In Washington, Senate Democrats had hoped to pass President Joe Biden’s Build Back Better plan by the end of the year, but that now looks unlikely. 

The goal of passing President Biden's massive climate and social spending bill had been to pass the legislation before Christmas. 

President Biden, however, released a statement on the current status of Build Back Better on Thursday, stating, “It takes time to finalize these agreements, prepare the legislative changes, and finish all the parliamentary and procedural steps needed to enable a Senate vote. We will advance this work together over the days and weeks ahead.”

Congressman Richard Neal (D-Massachusetts) agreed with his assessment and spoke with Spectrum News 1 about the future of Build Back Better. 

“I suspect we will get an agreement — when is a bit more iffy but I think letting it go over to the first couple two to three weeks of January as long as we get (Senator) Joe Manchin’s vote is fine,” Neal said.

Meanwhile, Rep. Ayanna Pressley (MA-07) expressed hope that members of the Senate would not abandon the initial deadline and said that she "hoped members of the Senate would stay in session to pass the Build Back Better Act".

In a statement Rep.

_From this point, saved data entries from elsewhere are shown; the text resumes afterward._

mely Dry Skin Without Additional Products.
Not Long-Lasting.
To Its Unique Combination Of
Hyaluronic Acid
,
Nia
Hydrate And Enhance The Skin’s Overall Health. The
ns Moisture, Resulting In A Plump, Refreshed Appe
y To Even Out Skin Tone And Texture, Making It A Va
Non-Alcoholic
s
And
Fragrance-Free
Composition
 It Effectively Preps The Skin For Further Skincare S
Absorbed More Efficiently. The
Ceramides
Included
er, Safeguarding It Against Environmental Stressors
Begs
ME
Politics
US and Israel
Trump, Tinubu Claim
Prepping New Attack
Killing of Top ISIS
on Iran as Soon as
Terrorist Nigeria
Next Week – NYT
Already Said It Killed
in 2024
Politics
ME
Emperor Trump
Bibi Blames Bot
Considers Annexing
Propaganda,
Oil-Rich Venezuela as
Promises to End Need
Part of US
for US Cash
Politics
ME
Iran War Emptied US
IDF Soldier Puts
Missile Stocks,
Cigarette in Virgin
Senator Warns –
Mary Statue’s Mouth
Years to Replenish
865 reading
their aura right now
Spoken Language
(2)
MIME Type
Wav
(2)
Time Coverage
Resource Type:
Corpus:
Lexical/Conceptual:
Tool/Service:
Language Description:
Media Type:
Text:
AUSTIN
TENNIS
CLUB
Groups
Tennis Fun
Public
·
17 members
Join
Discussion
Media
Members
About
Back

Pressley released on Friday morning, she also expressed some frustration with the situation.

“This is exactly why I pushed so hard to keep passage of the bipartisan infrastructure bill tied to passage of the Build Back Better Act,” Rep. Pressley said.

Congressman Neal said he wasn't too worried about the delay and said that it was better to get the legislation squared away now before moving they move onto the voting process. 

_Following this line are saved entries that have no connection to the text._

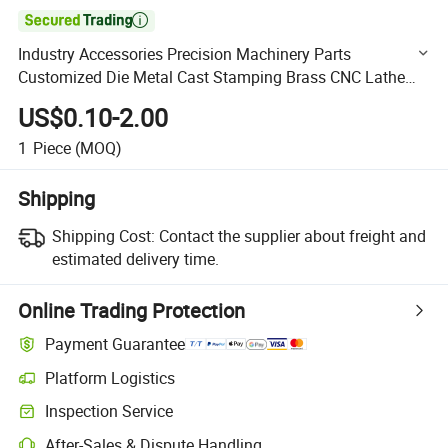

Industry Accessories Precision Machinery Parts
Customized Die Metal Cast Stamping Brass CNC Lathe
Machining Service
US$0.10-2.00
1
Piece
(MOQ)
Shipping
Shipping Cost:
Contact the supplier about freight and
estimated delivery time.
Online Trading Protection
Payment Guarantee
Platform Logistics
Clearer shipment tracking with platform-supported logistics.
Inspection Service
Optional pre-shipment inspection for quality and quantity checks.
After-Sales & Dispute Handling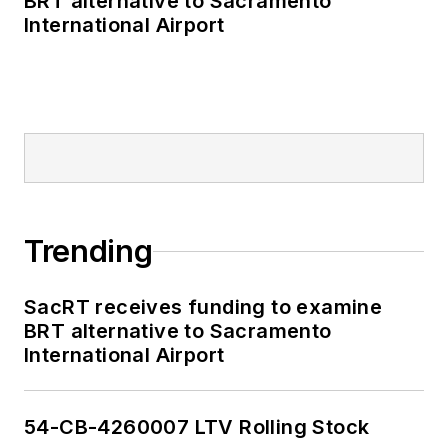
BRT alternative to Sacramento
International Airport
Trending
SacRT receives funding to examine
BRT alternative to Sacramento
International Airport
54-CB-4260007 LTV Rolling Stock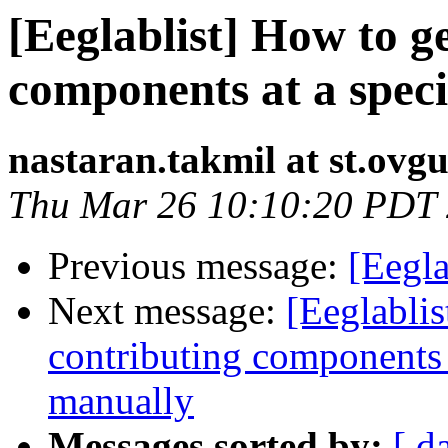
[Eeglablist] How to ge
components at a spec
nastaran.takmil at st.ovgu
Thu Mar 26 10:10:20 PDT
Previous message:
[Eegla
Next message:
[Eeglablis
contributing components 
manually
Messages sorted by:
[ d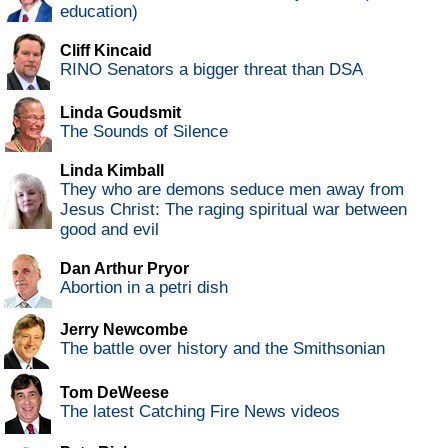
education)
Cliff Kincaid
RINO Senators a bigger threat than DSA
Linda Goudsmit
The Sounds of Silence
Linda Kimball
They who are demons seduce men away from
Jesus Christ: The raging spiritual war between
good and evil
Dan Arthur Pryor
Abortion in a petri dish
Jerry Newcombe
The battle over history and the Smithsonian
Tom DeWeese
The latest Catching Fire News videos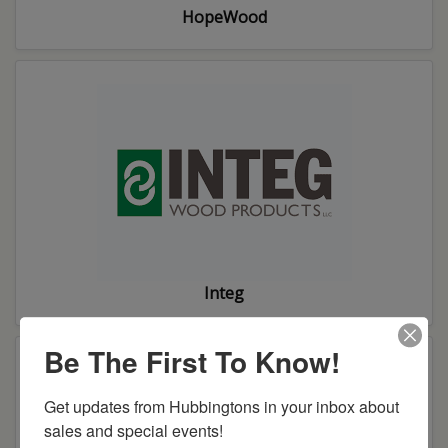
HopeWood
Integ
Be The First To Know!
Get updates from Hubbingtons in your inbox about 
sales and special events!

On Friday, the state’s congressional delegation also issued a joint press release on the federal infrastructure package which passed in November. 

They announced more than a dozen Massachusetts airports would get more than $48 million in federal grant money because of the Bipartisan Infrastructure Law.

One of the airports that will get a portion of the money is Worcester Regional Airport, which is slated to get about $1.3 million in funds that can be used to make improvements and invest in safety and sustainability projects. 

The bill also will provide $63 million to build electric vehicle charging stations in Massachusetts.

Those funds are cause for celebration at the Green Energy Consumers Alliance, which is based in Boston.

“No matter where you go in this country or in our state of Massachusetts, people are thinking about driving an electric car and want to have more confidence that charging stations are out there,"  Larry Chretien, the Executive Director at Green Energy Consumers Alliance, said.

Chretien said that Green Energy Consumers Alliance are happy to see investments being made in green infrastructure, but added that they also want to see Build Back Better passed.

Chretien said that Build Back Better offers even more funding to states for things like a tax credit geared towards encouraging people to buy electric vehicles.